Just as last week’s column attempted to describe the loss a surviving cancer patient feels when a fellow cancer patient succumbs to his disease, this week’s column will attempt the opposite: describe the feeling a surviving cancer patient feels when a new lung cancer patients joins the club. Specifically, an individual (who I met this week, coincidentally) who exudes the kind of confidence and positive attitude necessary to endure the bumpy road ahead. Unfortunately, one doesn’t always have the luxury to avoid the road/not join the club; to quote Grouch Marx: “I don’t want to belong to a club that will accept me as a member.” If only it were that funny – and simple.

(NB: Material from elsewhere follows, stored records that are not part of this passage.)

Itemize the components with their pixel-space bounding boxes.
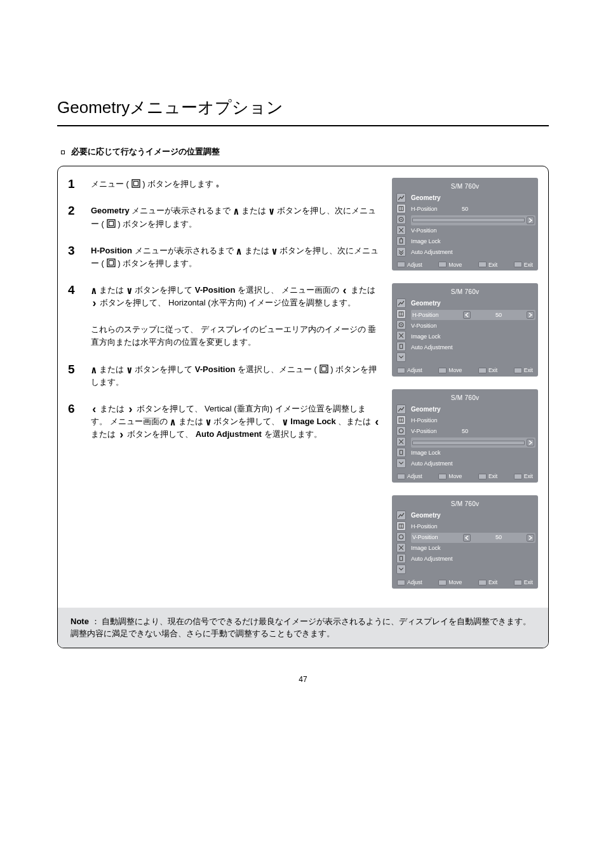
osd-preview: S/M 760v Geometry H-Position xyxy=(392,389,538,483)
osd-item: Image Lock xyxy=(411,237,535,247)
osd-preview: S/M 760v Geometry H-Position xyxy=(392,495,538,589)
step-text: これらのステップに従って、 ディスプレイのビューエリア内のイメージの 垂直方向ま… xyxy=(91,324,376,347)
osd-footer-label: Adjust xyxy=(407,261,422,269)
svg-rect-25 xyxy=(400,556,402,561)
step-text: または xyxy=(100,404,127,413)
step-number: 5 xyxy=(68,363,91,389)
step-number: 4 xyxy=(68,284,91,309)
step-text: メニュー ( xyxy=(91,179,129,189)
osd-item: H-Position 50 xyxy=(411,310,535,320)
osd-footer-label: Exit xyxy=(488,366,497,375)
step-text: ) ボタンを押します。 xyxy=(118,219,197,229)
step-text: ボタンを押して、 xyxy=(213,417,282,426)
osd-item: Auto Adjustment xyxy=(411,554,535,564)
footer-key-icon xyxy=(438,368,447,373)
osd-item: Auto Adjustment xyxy=(411,459,535,469)
svg-rect-6 xyxy=(320,365,328,373)
step-number: 6 xyxy=(68,403,91,441)
svg-point-20 xyxy=(399,429,403,433)
svg-rect-17 xyxy=(400,344,402,349)
step: 5 または ボタンを押して V-Position を選択し、メニュー ( ) ボ… xyxy=(68,363,380,389)
osd-value: 50 xyxy=(473,311,525,320)
osd-footer: Adjust Move Exit Exit xyxy=(394,577,535,587)
osd-tab-icon xyxy=(396,404,406,414)
note-label: Note xyxy=(71,617,89,626)
svg-rect-21 xyxy=(400,450,402,455)
osd-value: 50 xyxy=(473,533,525,542)
chevron-right-icon xyxy=(127,404,134,415)
step-text: V-Position xyxy=(195,285,236,295)
step: 6 または ボタンを押して、 Vertical (垂直方向) イメージ位置を調整… xyxy=(68,403,380,441)
step-text: Auto Adjustment xyxy=(196,429,262,439)
arrow-left-icon xyxy=(463,534,471,542)
osd-item-label: Auto Adjustment xyxy=(411,460,453,469)
chevron-up-icon xyxy=(91,366,97,376)
osd-footer-label: Move xyxy=(448,578,462,587)
osd-title: S/M 760v xyxy=(394,180,535,193)
step-text: H-Position xyxy=(91,246,132,255)
osd-tab-icon xyxy=(396,437,406,446)
chevron-right-icon xyxy=(118,429,125,441)
osd-footer: Adjust Move Exit Exit xyxy=(394,471,535,481)
page-title: Geometryメニューオプション xyxy=(57,95,549,120)
osd-footer-label: Adjust xyxy=(407,366,422,375)
osd-item-label: Auto Adjustment xyxy=(411,344,453,352)
footer-key-icon xyxy=(397,368,405,373)
osd-item-label: V-Position xyxy=(411,427,462,436)
osd-item-label: H-Position xyxy=(411,205,462,214)
step-text: ボタンを押して、 Horizontal (水平方向) イメージ位置を調整します。 xyxy=(100,298,356,307)
osd-item: V-Position 50 xyxy=(411,427,535,437)
osd-icon-column xyxy=(394,298,407,364)
osd-footer-label: Exit xyxy=(524,366,533,375)
osd-tab-icon xyxy=(396,215,406,224)
footer-key-icon xyxy=(514,580,522,585)
osd-item-label: Auto Adjustment xyxy=(411,555,453,564)
osd-item: H-Position 50 xyxy=(411,204,535,215)
osd-icon-column xyxy=(394,404,407,471)
step: 2 Geometry メニューが表示されるまで または ボタンを押し、次にメニュ… xyxy=(68,204,380,230)
step-text: Image Lock xyxy=(290,417,336,426)
step-text: メニューが表示されるまで xyxy=(131,206,233,215)
chevron-left-icon xyxy=(374,417,380,428)
osd-item: V-Position 50 xyxy=(411,533,535,543)
osd-item-label: Image Lock xyxy=(411,544,462,553)
footer-key-icon xyxy=(397,580,405,585)
osd-item-label: H-Position xyxy=(411,417,462,425)
note-box: Note ： 自動調整により、現在の信号でできるだけ最良なイメージが表示されるよ… xyxy=(58,608,548,648)
step-text: ) ボタンを押します。 xyxy=(118,258,197,268)
step-number xyxy=(68,323,91,349)
osd-title: S/M 760v xyxy=(394,392,535,404)
subtitle: 必要に応じて行なうイメージの位置調整 xyxy=(71,145,220,158)
footer-key-icon xyxy=(478,474,487,479)
osd-footer-label: Exit xyxy=(524,472,533,481)
chevron-down-icon xyxy=(269,207,275,217)
osd-tab-icon xyxy=(396,204,406,213)
svg-rect-12 xyxy=(400,239,402,243)
osd-tab-icon xyxy=(396,352,406,362)
svg-point-11 xyxy=(400,218,401,220)
osd-tab-icon xyxy=(396,458,406,468)
chevron-down-icon xyxy=(126,286,133,297)
osd-icon-column xyxy=(394,193,407,259)
osd-item: H-Position xyxy=(411,522,535,532)
step-text: 、または xyxy=(338,417,374,426)
osd-footer: Adjust Move Exit Exit xyxy=(394,259,535,270)
svg-rect-3 xyxy=(109,221,113,225)
osd-item: Image Lock xyxy=(411,544,535,554)
osd-tab-icon xyxy=(396,448,406,457)
arrow-right-icon xyxy=(527,217,534,224)
footer-key-icon xyxy=(514,368,522,373)
step-text: ボタンを押して、 xyxy=(127,429,196,439)
osd-footer-label: Move xyxy=(448,472,462,481)
osd-value: 50 xyxy=(462,427,468,436)
osd-footer-label: Move xyxy=(448,261,462,269)
osd-tab-icon xyxy=(396,236,406,246)
osd-tab-icon xyxy=(396,415,406,425)
step-text: または xyxy=(91,429,118,439)
arrow-right-icon xyxy=(527,311,534,319)
step-number: 1 xyxy=(68,178,91,191)
footer-key-icon xyxy=(397,474,405,479)
osd-icon-column xyxy=(394,511,407,577)
footer-key-icon xyxy=(438,262,447,267)
osd-menu-label: Geometry xyxy=(411,298,535,308)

With respect to lung cancer patients, typically a late-stage diagnosis: stage IV (there is no stage V), is heard early on the initial appointment with one’s oncologist. Given that there is at present, no agreed-upon approach to screen for lung cancer and in many cases, patients are often symptom-free or experiencing discomfort not in the lungs; nor having any difficulty breathing, coughing or coughing up blood, among other symptoms, especially so for non-smokers who now represent upwards of 25 percent of new lung cancer patients, this is not uncommon. For multiple reasons then, lung cancer remains the leading cause of cancer deaths in this country, projected at 158,000 in 2016, as well the leading cause of new cases of cancer reported every year, projected at 225,000, “more than colon, breast and prostate cancer combined,” according to cancer.org. One percent live beyond two years, according to cancer.net.

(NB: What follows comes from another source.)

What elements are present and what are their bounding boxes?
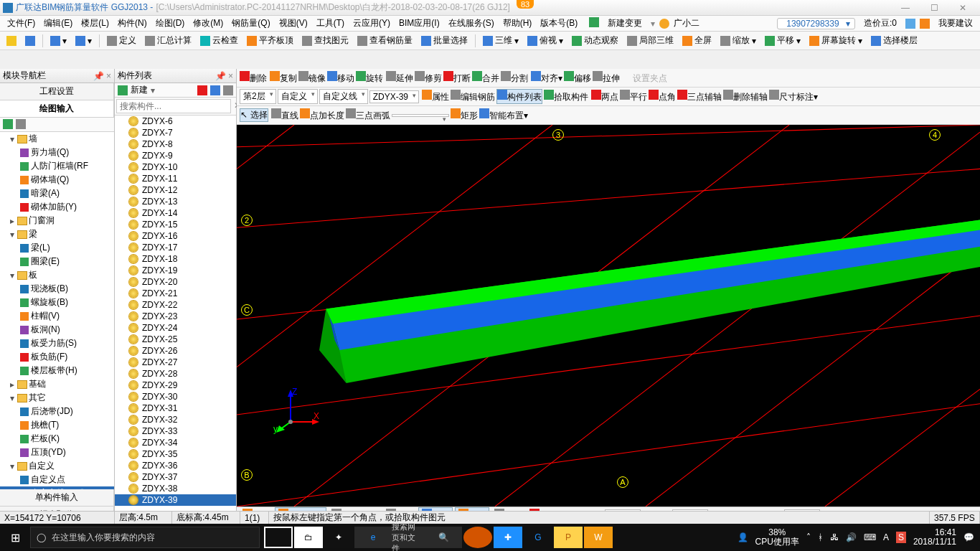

Generally speaking then, one can say, with a reasonable amount of confidence, that receiving a diagnosis of lung cancer is devastating news and for a few days anyway, knocks the wind completely out of your sails, even if you don’t own a sailboat. It’s almost impossible, eight years post-diagnosis, to articulate exactly how I felt when a doctor (an oncologist) whom I had never met told me I had stage IV, non-small cell lung cancer and advised me I had “13 months to two years” to live (I was 54 and a half at the time and a life-long non-smoker). Out of the blue doesn’t even begin to describe my reaction. Surreal, which was my general sense of what I had just heard is also a very common description, as I have likewise heard and read from other newly diagnosed cancer patients.
So you need to find help anywhere you can get it. For me, the most valuable help was/is emotional: people being supportive, encouraging, funny, unafraid to face my reality and most importantly, positive – about the negative. Don’t tell me anything that I’m doing is bad. Tell me everything I’m doing is good. Minimize the negative and maximize the positive. Don’t be overconfident but do be underwhelmed. Take my circumstances in stride. Don’t walk quietly and don’t carry a big stick. Treat me normally – in spite of my cancer, as you would had I not been so diagnosed.

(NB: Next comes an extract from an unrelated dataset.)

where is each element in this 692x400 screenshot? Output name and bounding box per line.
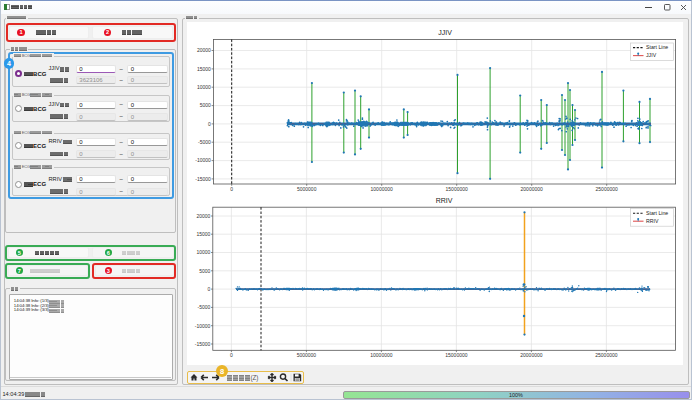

If I am treated in these ways, I will – and think I have become, a welcome addition to the club. Because this is a club that needs individuals to step up and fight not only for themselves but for to others as well. And if in fact what goes around comes around, I will be similarly embraced and moreover, cared for and about; and it’s the strength in these numbers that will empower me to be the best cancer patient I can. And when I meet a fellow cancer patient, this how I will roll: concerned but emotionally available, serious but funny, respectful but disarming, realistic but hopeful and always positive about their negative. If I am turn treated in a similar way and the patient expresses the kind of good-in-the-locker-room type of attitude necessary for the long journey ahead, I will feel stronger and more hopeful for my own circumstances than I would have had I not met this new patient.
Cancer shouldn’t be a singular pursuit. I need your help, and I’m willing to offer mine. If we help other, we’ll both be better served because of it. This is not meant to be selfish, it is meant to be selfless. There is no “I” in cancer.